A me sembra che se Intel porta avanti lo sviluppo degli Itanium è per ragioni aziendali e non economiche. Basta vedere il grafico sulle previsioni di vendita nella pagina dedicata a Itanium su Wikipedia per farsi qualche risata e per capire che se Intel non ha ancora cancellato il progetto è per ragioni che non c'entrano niente con quelle che pensiamo noi (ovvero: non perchè ha ambiti di impiego particolari, non perchè ha mercato).
W4rfoX08 Aprile 2010, 12:04 #3
Itanium->Xeon?
Non credo proprio che la scelta sia in questi termini. Credo piuttosto Itanium->Power->UltraSparc.
Se dovessi progettare un nuovo impianto OGGI, probabilmente la scelta prima sarebbe IBM con AIX e Power, dopo la vendita di SUN resta infatti nebuloso il destino degli ultrasparc e di Solaris (intanto iniziamo a pagarlo... sic).
Una piattaforma x86 c'entra come i cavoli a merenda in termini di I/O con una macchina basata su uno dei processori di cui sopra.
Hal200108 Aprile 2010, 12:38 #4
Originariamente inviato da: Notturnia
cvd.. itanium non muore perchè non è pensato per le cose che crediamo noi..
dubito che le apparecchiature che usano itanium andrebbero meglio con gli xeon.. sono due cose diverse e tanto resteranno separate..

a parte chi sbaglia gli acquisti.. un itanium si usa dove uno xeon non conviene prenderlo in considerazione a prescindere dal prezzo


Dipende da cosa pensi.
Itanium, con la sua VLIW e le sue prestazioni, è uno dei progetti più fallimentari della storia dell'informatica. Se è ancora attivo, le motivazioni sono da ricercarsi in:
1) Costi di R&S fuori da ogni logica, stimati in decine di miliardi di dollari;
2) Immagine per Intel, non molla il colpo per non rovinarla;
A mio avviso farebbero bene a tagliare, evitandosi ulteriori bagni di sangue.
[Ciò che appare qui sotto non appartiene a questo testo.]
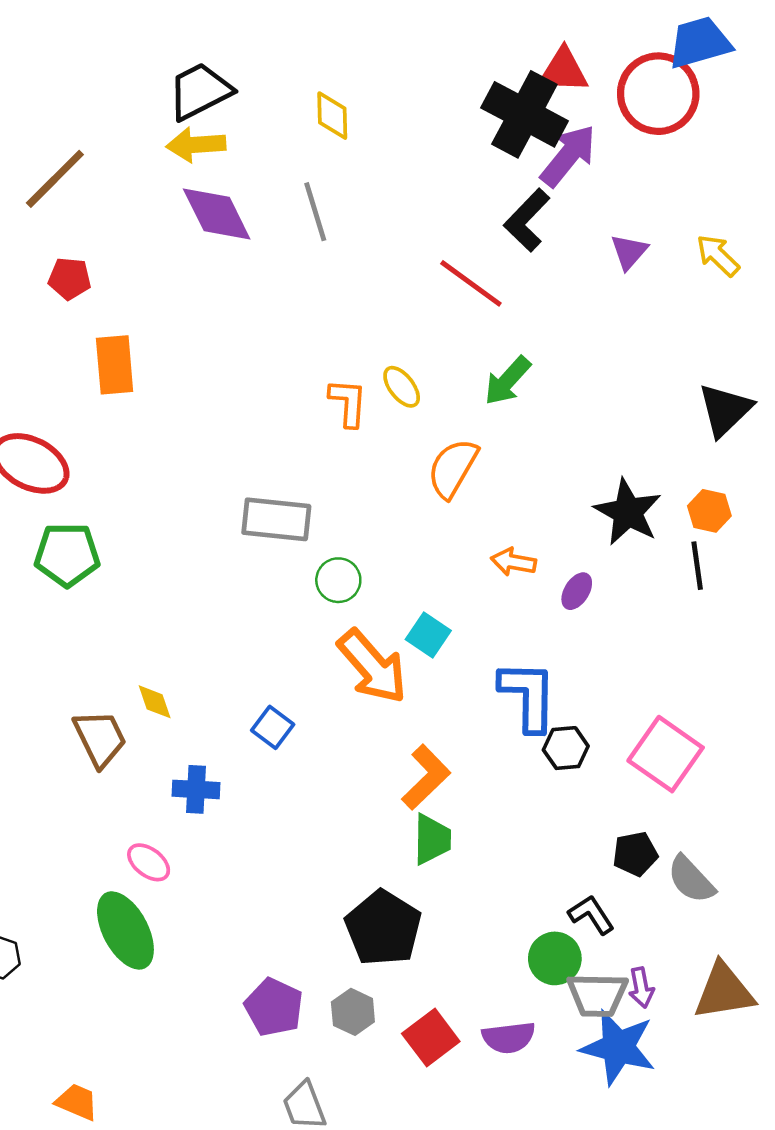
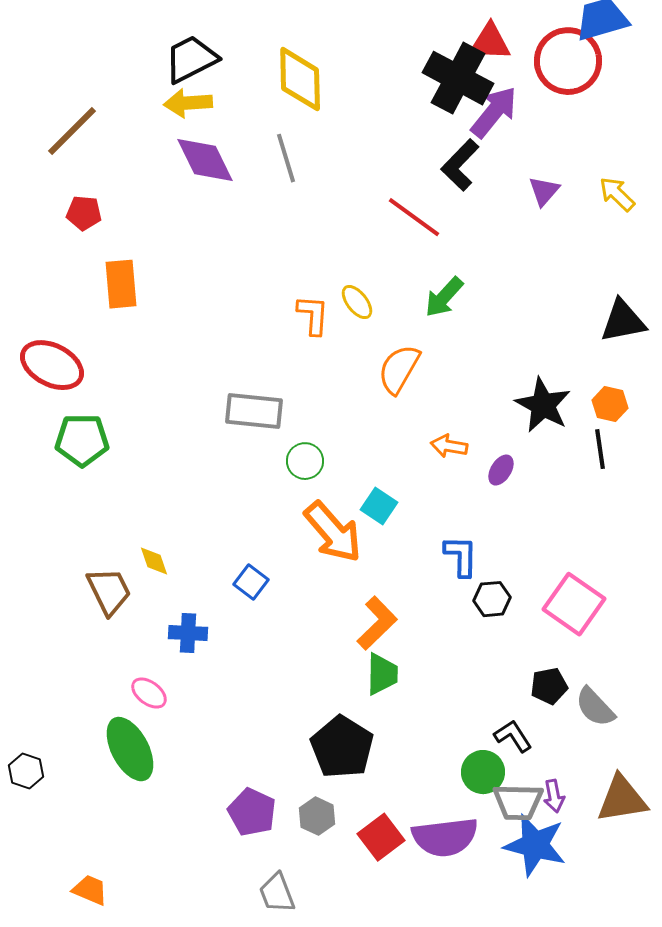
yellow diamond: (332, 116) -> (300, 79), size x1.6
black triangle: (725, 410) -> (623, 321), turned 33
blue L-shape: (528, 696) -> (461, 556), size x0.7
purple semicircle: (509, 1038) -> (445, 837), size x1.5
Ecco cosa scrivevo qui quattro anni fa io stesso:
http://www.hwupgrade.it/forum/showt...3956&page=2

Originariamente inviato da: Hal2001
Non capisco perché brucino ancora soldi.
E' dal 1993 (ufficializzato però solo nel 1994), anno in cui Hewlett-Packard contattava Intel per potere sviluppare processori della next generation, che il progetto assorbe miliardi di dollari, fallendo praticamente in tutto quello che doveva essere:
[LIST]
[*] Sostituire le prestanti PA-RISC.
[*] Avere un'architettura che facesse girare qualunque cosa: "We're going to be the chip that runs everything", alla fine sono riusciti gli X86 a far ciò.
[*] Avere bassi costi utilizzando processi produttivi all'avanguardia. In realtà ne è uscito un processore monco, che sono dalla seconda release ha fatto vedere parzialmente i propri meriti.
[*] Essere scalabile. Le altre famiglie di processori (anche in casa Intel) hanno saputo fare di meglio.
[*] Tagliata totalmente la compatibilità con il legacy per via delle scarse performance (addirittura migliori eseguite in software).
[/LIST]
Insomma, a fronte di investimenti senza fondo, quale know-how si è dotata Intel? Di prodotti di nicchia, che al momento non servono più a nessuno, esistono altre strade, meno onerose e più semplici da compiere.
PATOP08 Aprile 2010, 19:05 #5
Ultrasparc è ormai una storia finita.......se SUN avesse potuto portare sul mercato NIAGARA3 forse qualche barlume di speranza rimaneva....ma ORACLE non ha proprio intenzionedi portare avanti la divisione HW di SUN. L'unica alternativa a chi non vuole continuare a farsi male con INTEL ITANIUM è esclusivamente IBM POWER....ormai l'unica piattaforma enterprise realmente scalabile e con una certa sicurezza di continuità e sviluppo.
Notturnia08 Aprile 2010, 20:01 #6
se non ricordo male itanium si usa in ambienti anche non prettamente "civili" ..
forse per questo è preferibile che non muoia.. che so.. sulle stazioni orbitali ?..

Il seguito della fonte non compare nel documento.